Komandan Resimen Tran Thanh Hai mengatakan bahwa memilih pilot itu sulit, tetapi melatih mereka untuk menerbangkan jet tempur bahkan lebih menantang. “Dari ribuan pelamar, hanya satu orang yang terpilih yang memenuhi syarat untuk dilatih sebagai pilot tempur, dan di antara ratusan peserta pelatihan, hanya yang paling unggul yang dapat menerbangkan Su-30MK2,” tegas Komandan Resimen. Sebagai salah satu pilot tempur paling berpengalaman di Vietnam dengan lebih dari 2.000 jam terbang kumulatif, Letnan Kolonel Tran Thanh Hai menceritakan bahwa sebelum duduk di kokpit Su-30MK2, ia dilatih dan melakukan misi di berbagai pesawat termasuk Yak-52, L-39, Mig-21, dan Su-22M4. “Saat mengoperasikan pesawat terbang, otak dan anggota tubuh bekerja dengan intensitas tinggi, dalam lingkungan kerja khusus dengan pengaruh kebisingan, getaran, perbedaan suhu dan tekanan. Pergerakan pesawat selama manuver di udara secara langsung memengaruhi tubuh mereka, terutama telinga, mata, dan sensitivitas saraf,” kata Letnan Kolonel Hai, menjelaskan mengapa program pelatihan fisik untuk pilot dan diet mereka harus mematuhi peraturan yang ketat.
Kebutuhan harian pilot Su-30MK2 adalah 4.860 kkal/orang/hari, dua kali lipat jatah makanan rata-rata orang. Setiap kali makan untuk pilot Resimen ke-923 harus mencakup setidaknya enam hidangan, empat hidangan utama dan dua hidangan pendamping, dengan menu yang bervariasi dan berubah setiap hari. Letnan Kolonel Tran Thanh Hai menyatakan bahwa, menurut para ahli internasional , pelatihan pilot tempur membutuhkan biaya sekitar 5-10 juta USD, tergantung pada jenis pesawatnya. Di Vietnam, orang sering membandingkan nilai seorang pilot dengan jumlah emas yang beratnya sama persis dengan berat badan mereka. “Memilih pilot seperti menyaring pasir untuk menemukan emas, belum lagi proses pelatihan yang panjang dan sangat mahal.
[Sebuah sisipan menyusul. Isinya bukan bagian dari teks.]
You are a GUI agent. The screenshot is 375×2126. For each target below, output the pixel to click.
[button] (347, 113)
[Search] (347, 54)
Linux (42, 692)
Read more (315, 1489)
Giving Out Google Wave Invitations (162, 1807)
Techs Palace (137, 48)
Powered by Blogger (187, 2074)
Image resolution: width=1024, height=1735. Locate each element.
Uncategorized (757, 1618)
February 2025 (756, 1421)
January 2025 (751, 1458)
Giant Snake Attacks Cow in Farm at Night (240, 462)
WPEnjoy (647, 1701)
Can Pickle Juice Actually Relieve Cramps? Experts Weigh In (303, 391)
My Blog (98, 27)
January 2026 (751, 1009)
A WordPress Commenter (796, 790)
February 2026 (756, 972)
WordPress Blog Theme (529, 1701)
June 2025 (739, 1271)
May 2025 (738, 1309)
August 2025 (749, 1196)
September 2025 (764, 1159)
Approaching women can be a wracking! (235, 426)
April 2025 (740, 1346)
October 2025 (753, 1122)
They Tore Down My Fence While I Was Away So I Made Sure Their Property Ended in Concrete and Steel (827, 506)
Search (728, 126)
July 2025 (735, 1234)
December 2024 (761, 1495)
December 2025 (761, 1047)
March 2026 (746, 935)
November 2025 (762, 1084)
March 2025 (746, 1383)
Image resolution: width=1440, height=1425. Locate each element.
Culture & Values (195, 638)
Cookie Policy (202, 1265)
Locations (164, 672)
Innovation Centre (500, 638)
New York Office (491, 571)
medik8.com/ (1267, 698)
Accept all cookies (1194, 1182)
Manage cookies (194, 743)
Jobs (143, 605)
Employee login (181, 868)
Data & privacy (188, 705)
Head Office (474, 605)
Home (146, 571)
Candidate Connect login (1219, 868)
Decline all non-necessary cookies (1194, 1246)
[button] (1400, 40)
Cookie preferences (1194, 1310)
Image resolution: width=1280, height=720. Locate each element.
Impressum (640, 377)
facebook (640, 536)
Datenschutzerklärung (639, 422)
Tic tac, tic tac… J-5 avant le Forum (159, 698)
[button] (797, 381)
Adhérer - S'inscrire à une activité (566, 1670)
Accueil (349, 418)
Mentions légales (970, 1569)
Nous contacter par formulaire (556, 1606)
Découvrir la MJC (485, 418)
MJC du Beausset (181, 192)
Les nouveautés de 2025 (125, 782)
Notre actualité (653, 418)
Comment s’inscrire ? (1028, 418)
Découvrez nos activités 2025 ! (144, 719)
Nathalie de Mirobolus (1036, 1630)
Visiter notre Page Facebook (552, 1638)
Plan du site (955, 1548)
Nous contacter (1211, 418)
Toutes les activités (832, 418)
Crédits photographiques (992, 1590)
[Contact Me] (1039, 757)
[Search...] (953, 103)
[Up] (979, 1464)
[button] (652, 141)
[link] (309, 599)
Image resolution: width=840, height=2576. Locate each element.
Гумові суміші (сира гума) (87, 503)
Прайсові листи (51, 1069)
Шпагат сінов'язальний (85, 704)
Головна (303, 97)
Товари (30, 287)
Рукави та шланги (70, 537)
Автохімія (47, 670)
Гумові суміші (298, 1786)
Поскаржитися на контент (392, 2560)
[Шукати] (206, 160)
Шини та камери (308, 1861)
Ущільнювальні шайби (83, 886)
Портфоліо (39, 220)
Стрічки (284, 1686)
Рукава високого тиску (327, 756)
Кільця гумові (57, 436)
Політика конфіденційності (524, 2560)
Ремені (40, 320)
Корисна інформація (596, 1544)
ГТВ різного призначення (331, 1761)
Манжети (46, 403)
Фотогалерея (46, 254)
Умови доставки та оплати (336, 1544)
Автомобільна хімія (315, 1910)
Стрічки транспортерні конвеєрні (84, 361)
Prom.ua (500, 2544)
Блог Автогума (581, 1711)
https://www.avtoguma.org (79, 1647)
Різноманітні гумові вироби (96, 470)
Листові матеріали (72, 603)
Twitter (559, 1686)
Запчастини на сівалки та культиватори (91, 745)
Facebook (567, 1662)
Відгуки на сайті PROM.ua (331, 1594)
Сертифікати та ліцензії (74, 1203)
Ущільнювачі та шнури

Oleh karena itu, menganggap pilot tempur Angkatan Udara Rakyat Vietnam sebagai 'aset nasional' tidak dapat disangkal,” kata Letnan Kolonel Tran Thanh Hai. Dengan hanya dua kesempatan untuk pulang setiap bulan, Komandan Resimen Tran Thanh Hai dan rekan-rekannya bersedia menerima pengorbanan dan mengesampingkan kebahagiaan pribadi mereka untuk memenuhi tugas yang diberikan. Ia percaya bahwa para prajurit yang menjaga langit, siang dan malam, harus selalu tetap teguh, memastikan bahwa Tanah Air tidak lengah terhadap insiden udara apa pun.